Time to get real
SpringSource announce next Big Data steps in Spring XD
Following the successful launch of their Hadoop project in February, SpringSource have unveiled their next steps into the world of Big Data.
Spring XD (shorthand for eXtreme Data and not the emoticon) is set to tackle “Big Data complexity” according to SpringSource engineer Mark Fisher.
Having spent the last year crafting the groundwork for Spring for Apache Hadoop, allowing it to run MapReduce jobs and create helper classes for offshoot projects like Hive and Pig, Spring XD is focused on dealing with common Big Data use cases.
The reveal of Spring XD comes mere hours before Pivotal launches, the new “platform” for VMware and EMC’s line of big data and cloud products.

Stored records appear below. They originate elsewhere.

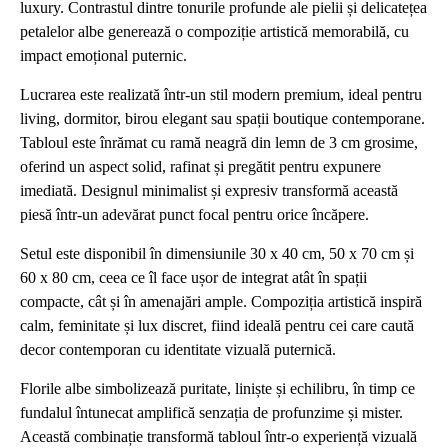
luxury. Contrastul dintre tonurile profunde ale pielii și delicatețea
petalelor albe generează o compoziție artistică memorabilă, cu
impact emoțional puternic.
Lucrarea este realizată într-un stil modern premium, ideal pentru
living, dormitor, birou elegant sau spații boutique contemporane.
Tabloul este înrămat cu ramă neagră din lemn de 3 cm grosime,
oferind un aspect solid, rafinat și pregătit pentru expunere
imediată. Designul minimalist și expresiv transformă această
piesă într-un adevărat punct focal pentru orice încăpere.
Setul este disponibil în dimensiunile 30 x 40 cm, 50 x 70 cm și
60 x 80 cm, ceea ce îl face ușor de integrat atât în spații
compacte, cât și în amenajări ample. Compoziția artistică inspiră
calm, feminitate și lux discret, fiind ideală pentru cei care caută
decor contemporan cu identitate vizuală puternică.
Florile albe simbolizează puritate, liniște și echilibru, în timp ce
fundalul întunecat amplifică senzația de profunzime și mister.
Această combinație transformă tabloul într-o experiență vizuală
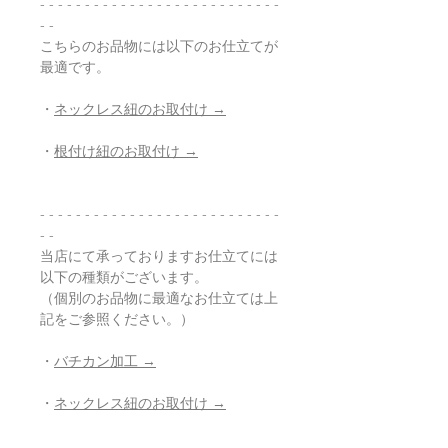
- - - - - - - - - - - - - - - - - - - - - - - - - - -
- -
こちらのお品物には以下のお仕立てが
最適です。
・
ネックレス紐のお取付け →
・
根付け紐のお取付け →
- - - - - - - - - - - - - - - - - - - - - - - - - - -
- -
当店にて承っておりますお仕立てには
以下の種類がございます。
（個別のお品物に最適なお仕立ては上
記をご参照ください。）
・
バチカン加工 →
・
ネックレス紐のお取付け →
・
根付け紐のお取付け →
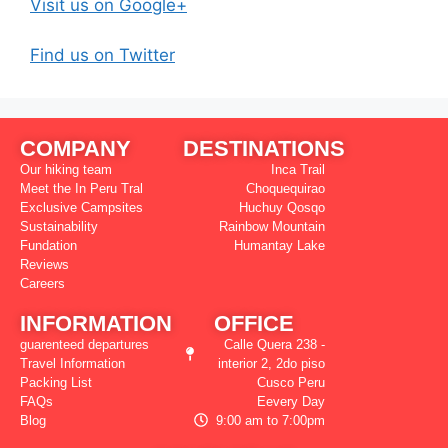
Visit us on Google+
Find us on Twitter
COMPANY
DESTINATIONS
Our hiking team
Inca Trail
Meet the In Peru Tral
Choquequirao
Exclusive Campsites
Huchuy Qosqo
Sustainability
Rainbow Mountain
Fundation
Humantay Lake
Reviews
Careers
INFORMATION
OFFICE
guarenteed departures
Calle Quera 238 -
Travel Information
interior 2, 2do piso
Packing List
Cusco Peru
FAQs
Eevery Day
Blog
9:00 am to 7:00pm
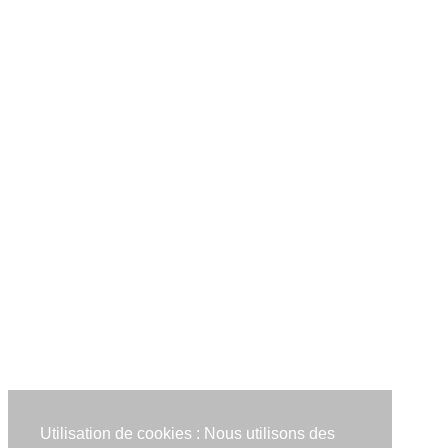
Utilisation de cookies : Nous utilisons des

Fisher outlines four ambitious key goals for Spring XD, which centre around “high throughput” data ingestion and the ability to export to relational and NoSQL databases. The red hot trend of real-time analytics is also set to be addressed with Spring XD set to include “real-time analytics at ingestion time” - but how advanced that will be remains to be seen. The project will also introduce a Hadoop workflow management system through batch jobs, which will interact with fellow Hadoop projects such as Cascading, as well as standard enterprise systems.

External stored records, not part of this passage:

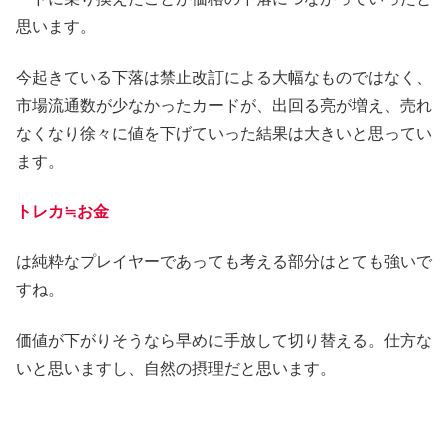
思います。
今起きている下落は禁止改訂による大幅なものではなく、
市場流通数が少なかったカードが、出回る亮が増え、売れ
なくなり徐々に値を下げていった結果は大きいと思ってい
ます。
トレカ
≒
お金
は純粋なプレイヤーであっても考える部分はとても強いで
すね。
価値が下がりそうなら早めに手放して切り替える。仕方な
いと思いますし、自然の摂理だと思います。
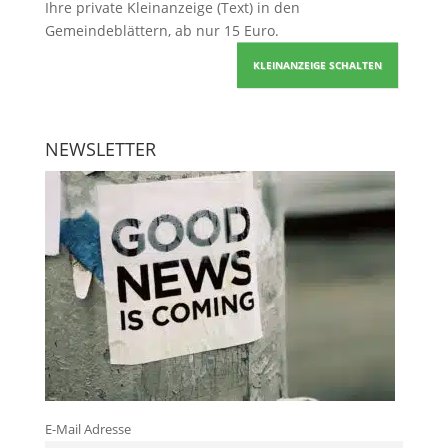
Ihre
private Kleinanzeige
(Text) in den
Gemeindeblättern, ab nur 15 Euro.
KLEINANZEIGE SCHALTEN
NEWSLETTER
E-Mail Adresse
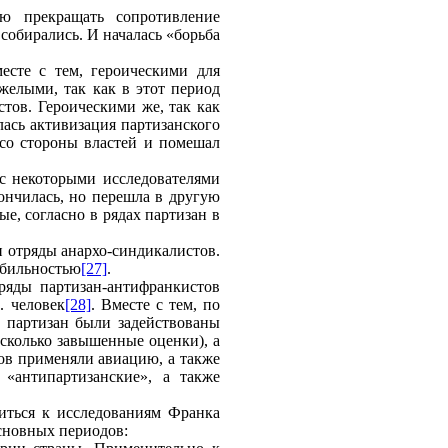
ю прекращать сопротивление
обирались. И началась «борьба
есте с тем, героическими для
желыми, так как в этот период
тов. Героическими же, так как
лась активизация партизанского
 со стороны властей и помешал
 с некоторыми исследователями
кончилась, но перешла в другую
ые, согласно в рядах партизан в
и отряды анархо-синдикалистов.
обильностью
[27]
.
ряды партизан-антифранкистов
. человек
[28]
. Вместе с тем, по
 партизан были задействованы
есколько завышенные оценки), а
ов применяли авиацию, а также
 «антипартизанские», а также
титься к исследованиям Франка
основных периодов:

Despite many of these use cases being covered in SpringSource’s Spring Data book (which has sample code on Github), Fisher believes the arrival of Spring XD will provide a “consistent” and “familiar” model to Spring developers. Further down the roadmap, Spring XD will provide an out-of-the-box executable server, pluggable modules and a model for collecting instances on or off the Hadoop cluster.
The repository can be forked right away, however. Fisher admits that the project is in its infancy, but wanted the announcement to come out as soon as possible to allow community members to get their teeth into it. Further milestones are expected in May, June and August before a release candidate arrives in September.